WASHINGTON (Reuters) -The United States has charged two Russian nationals in the hack of collapsed cryptocurrency exchange Mt. Gox, one of the world’s earliest, biggest and most widely publicized alleged bitcoin heists.

The department in a statement said Alexey Bilyuchenko, 43, and Aleksandr Verner, 29, were charged with conspiring to launder approximately 647,000 bitcoins from their hack of Mt. Gox, which collapsed in 2014 after losing what was then worth about half a billion dollars in cryptocurrency.

The event was one of the first signs of how vulnerable exchanges cryptocurrency users employ to transfer their digital assets into traditional cash were to committed cybercriminals. The industry has since suffered a string of massive thefts.

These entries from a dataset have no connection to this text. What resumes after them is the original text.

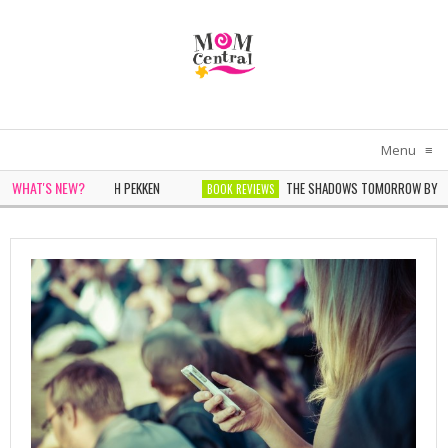
Menu
≡
WHAT'S NEW?
IN WHITE BY SARAH PEKKEN
THE SHADOWS TOMORROW BY NOELL
BOOK REVIEWS
DER BY SOPHIE CHEN KELLER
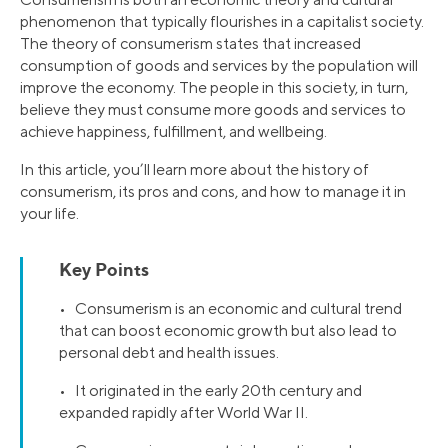
phenomenon that typically flourishes in a capitalist society.
The theory of consumerism states that increased
consumption of goods and services by the population will
improve the economy. The people in this society, in turn,
believe they must consume more goods and services to
achieve happiness, fulfillment, and wellbeing.
In this article, you’ll learn more about the history of
consumerism, its pros and cons, and how to manage it in
your life.
Key Points
• Consumerism is an economic and cultural trend
that can boost economic growth but also lead to
personal debt and health issues.
• It originated in the early 20th century and
expanded rapidly after World War II.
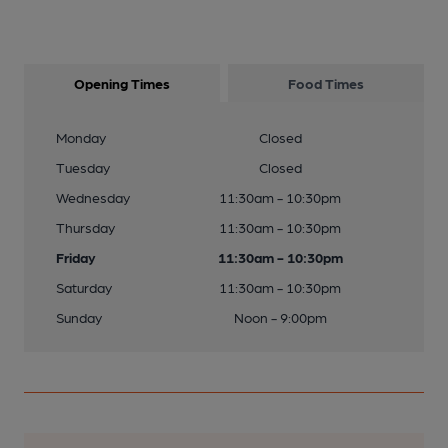
Opening Times
Food Times
Monday
Closed
Tuesday
Closed
Wednesday
11:30am - 10:30pm
Thursday
11:30am - 10:30pm
Friday
11:30am - 10:30pm
Saturday
11:30am - 10:30pm
Sunday
Noon - 9:00pm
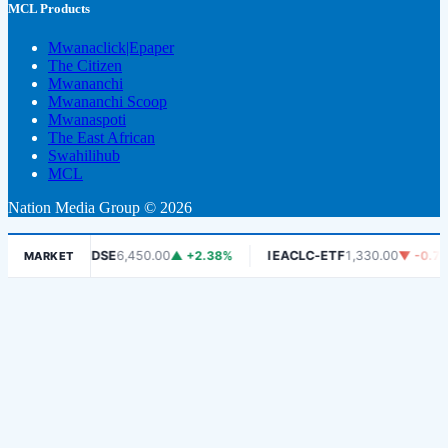
MCL Products
Mwanaclick|Epaper
The Citizen
Mwananchi
Mwananchi Scoop
Mwanaspoti
The East African
Swahilihub
MCL
Nation Media Group © 2026
.06%
DSE
6,450.00
▲ +2.38%
IEACLC-ETF
1,330.00
▼ -0.75%
MARKET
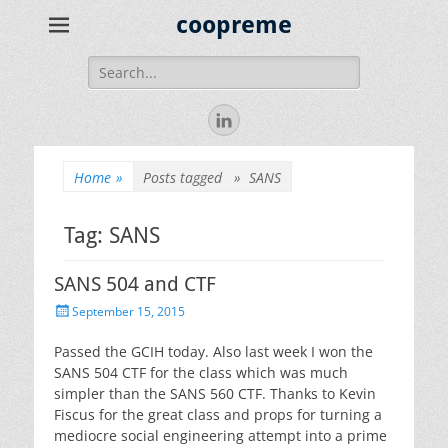
coopreme
Search
for:
LinkedIn
Home
»
Posts tagged »
SANS
Tag:
SANS
SANS 504 and CTF
Posted
September 15, 2015
on
Passed the GCIH today. Also last week I won the
SANS 504 CTF for the class which was much
simpler than the SANS 560 CTF. Thanks to Kevin
Fiscus for the great class and props for turning a
mediocre social engineering attempt into a prime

Reuters was not immediately able to locate contact details for Bilyuchenko or Verner. The pair’s whereabouts weren’t immediately clear.

Bilyuchenko was a key associate of Alexander Vinnik, a Russian cybercrime kingpin who was arrested in Greece in 2017, convicted of money laundering in France three years later and is now awaiting trial in California on charges of running BTC-e, a now-defunct Russian exchange the Department of Justice accused of catering to “cyber criminals around the world.”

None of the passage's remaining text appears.